Gets variations of a given title with various acronyms
 
 (i.e. "nlp_scientist" => ["nlp researcher", "natural language processing scientist"...]
"""
@retry(wait=wait_random_exponential(min=1, max=60), stop=stop_after_attempt(6))
def get_title_variations(title):
  # Get embedding of given title
  title = title.strip().lower()
  title_embedding = openai.Embedding.create(input = [title], model="text-embedding-ada-002")['data'][0]['embedding']

  # Check similarity to given "most common" job titles
  highest_similarity_val = float('-inf')
  highest_similarity_title = None
  for most_common_title, (most_common_title_embedding, variations) in job_title_mapping.items():
    current_similarity = cosine_similarity(np.array([title_embedding, most_common_title_embedding]))[1][0]

    if current_similarity > highest_similarity_val:
      highest_similarity_title = most_common_title
      highest_similarity_val = current_similarity

  # Now we have the variations of `title`
  variations = job_title_mapping[highest_similarity_title][1]

  # Add to our knowledge base: if this is a new variation, let's add it to our list
  if title not in variations:
    job_title_mapping[highest_similarity_title][1].append(title)

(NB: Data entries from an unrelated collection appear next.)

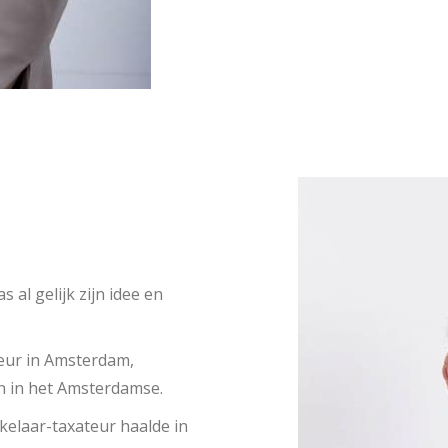
al gelijk zijn idee en
eur in Amsterdam,
jn in het Amsterdamse.
kelaar-taxateur haalde in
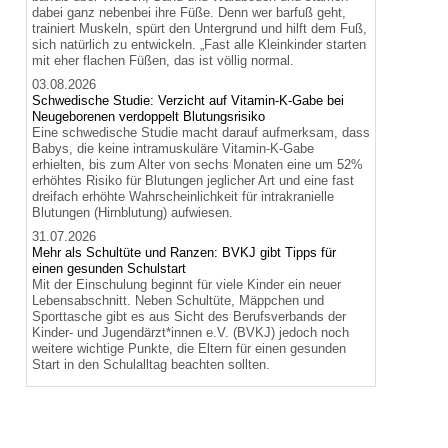
dabei ganz nebenbei ihre Füße. Denn wer barfuß geht,
trainiert Muskeln, spürt den Untergrund und hilft dem Fuß,
sich natürlich zu entwickeln. „Fast alle Kleinkinder starten
mit eher flachen Füßen, das ist völlig normal.
03.08.2026
Schwedische Studie: Verzicht auf Vitamin-K-Gabe bei
Neugeborenen verdoppelt Blutungsrisiko
Eine schwedische Studie macht darauf aufmerksam, dass
Babys, die keine intramuskuläre Vitamin-K-Gabe
erhielten, bis zum Alter von sechs Monaten eine um 52%
erhöhtes Risiko für Blutungen jeglicher Art und eine fast
dreifach erhöhte Wahrscheinlichkeit für intrakranielle
Blutungen (Hirnblutung) aufwiesen.
31.07.2026
Mehr als Schultüte und Ranzen: BVKJ gibt Tipps für
einen gesunden Schulstart
Mit der Einschulung beginnt für viele Kinder ein neuer
Lebensabschnitt. Neben Schultüte, Mäppchen und
Sporttasche gibt es aus Sicht des Berufsverbands der
Kinder- und Jugendärzt*innen e.V. (BVKJ) jedoch noch
weitere wichtige Punkte, die Eltern für einen gesunden
Start in den Schulalltag beachten sollten.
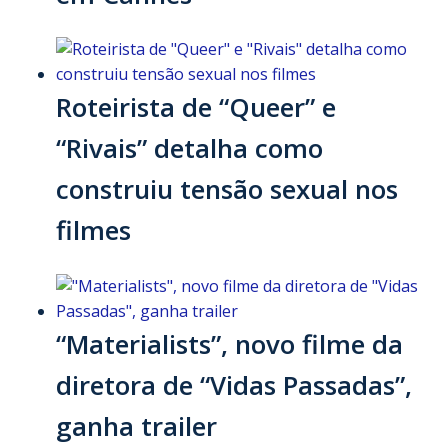
Roteirista de “Queer” e
“Rivais” detalha como
construiu tensão sexual nos
filmes
“Materialists”, novo filme da
diretora de “Vidas Passadas”,
ganha trailer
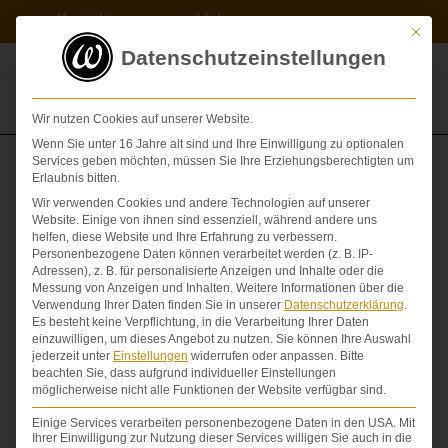
Zum
Kontakt
Videos
Inhalt
Mit die
springen
Datenschutzeinstellungen
Wir nutzen Cookies auf unserer Website.
Wenn Sie unter 16 Jahre alt sind und Ihre Einwilligung zu optionalen
Services geben möchten, müssen Sie Ihre Erziehungsberechtigten um
News und Urteile
Erlaubnis bitten.
Wir verwenden Cookies und andere Technologien auf unserer
Website. Einige von ihnen sind essenziell, während andere uns
helfen, diese Website und Ihre Erfahrung zu verbessern.
Rechtsanwaltsblog
Personenbezogene Daten können verarbeitet werden (z. B. IP-
Adressen), z. B. für personalisierte Anzeigen und Inhalte oder die
Messung von Anzeigen und Inhalten.
Weitere Informationen über die
zu den Themen
Verwendung Ihrer Daten finden Sie in unserer
Datenschutzerklärung
.
Es besteht keine Verpflichtung, in die Verarbeitung Ihrer Daten
einzuwilligen, um dieses Angebot zu nutzen.
Sie können Ihre Auswahl
P
e
r
s
o
n
e
n
s
jederzeit unter
Einstellungen
widerrufen oder anpassen.
Bitte
beachten Sie, dass aufgrund individueller Einstellungen
möglicherweise nicht alle Funktionen der Website verfügbar sind.
In diesem News-Bereich haben wir im Form eines
Einige Services verarbeiten personenbezogene Daten in den USA. Mit
Blogs umfangreiche Informationen und Neuigkeiten
Ihrer Einwilligung zur Nutzung dieser Services willigen Sie auch in die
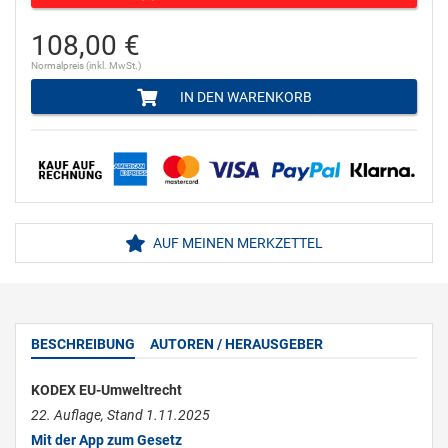
108,00 €
Normalpreis (inkl. MwSt.)
IN DEN WARENKORB
AUF MEINEN MERKZETTEL
BESCHREIBUNG
AUTOREN / HERAUSGEBER
KODEX EU-Umweltrecht
22. Auflage, Stand 1.11.2025
Mit der App zum Gesetz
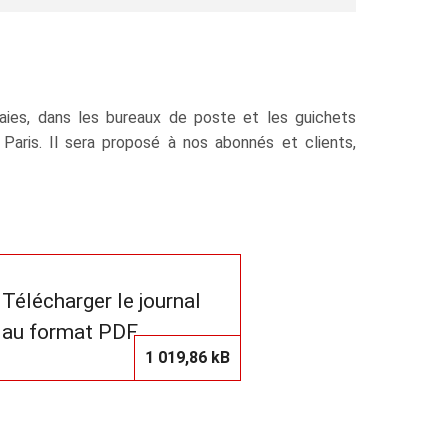
ies, dans les bureaux de poste et les guichets
 Paris. Il sera proposé à nos abonnés et clients,
Télécharger le journal
au format PDF
1 019,86 kB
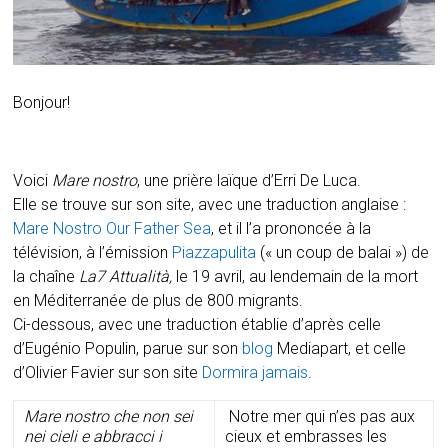
Bonjour!
Voici
Mare nostro
, une prière laïque d’Erri De Luca.
Elle se trouve sur son site, avec une traduction anglaise :
Mare Nostro Our Father Sea
, et il l’a prononcée à la
télévision, à l’émission
Piazzapulita
(« un coup de balai ») de
la chaîne
La7 Attualità,
le 19 avril, au lendemain de la mort
en Méditerranée de plus de 800 migrants.
Ci-dessous, avec une traduction établie d’après celle
d’Eugénio Populin, parue sur son
blog
Mediapart, et celle
d’Olivier Favier sur son site
Dormira jamais
.
Mare nostro che non sei
Notre mer qui n’es pas aux
nei cieli
e abbracci i
cieux et embrasses les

  # Leave out `title` if its in variation
  # Not concerned about time complexity given there are only so many ways to represent a single job
  return highest_similarity_val, set([highest_similarity_title] + variations) - set([title])

### Results

We can see that it returns the relevant variations _and_ will add an unseen variation (e.g. 'Senior software engineer' to the set of titles. 

In [76]:
get_title_variations('mle')

(0.8053917071349258,
 {'machine learning eng',
  'machine learning engineer',
  'ml eng',
  'ml engineer'})

In [77]:
get_title_variations('Senior software engineer')

(0.9335964545280065,
 {'software dev',
  'software developer',
  'software eng',
  'software engineer',
  'swe'})

In [78]:
get_title_variations('sr. software engineer')

(0.9205671151784326,
 {'senior software engineer',
  'software dev',
  'software developer',
  'software eng',
  'software engineer',
  'swe'})


**Limitation/Improvement Opportunity:**
What about when we ask for a new title completely unrelated to what is stored?

In [79]:
# Try one
get_title_variations("sales development representative")

(0.7910379410037526,
 {'senior software engineer',
  'software dev',
  'software developer',
  'software eng',
  'software engineer',
  'sr. software engineer',
  'swe'})

Set threshold at .8? That seems a bit high. 

**Alternative:** We can initially enter/set the titles we care about initially. 50 or 100 job titles. A slightly tedious but robust solution. 

We could also grab a dataset of most common job titles from the web. If we're focused on the tech industry, we can grab the most common jobs in tech.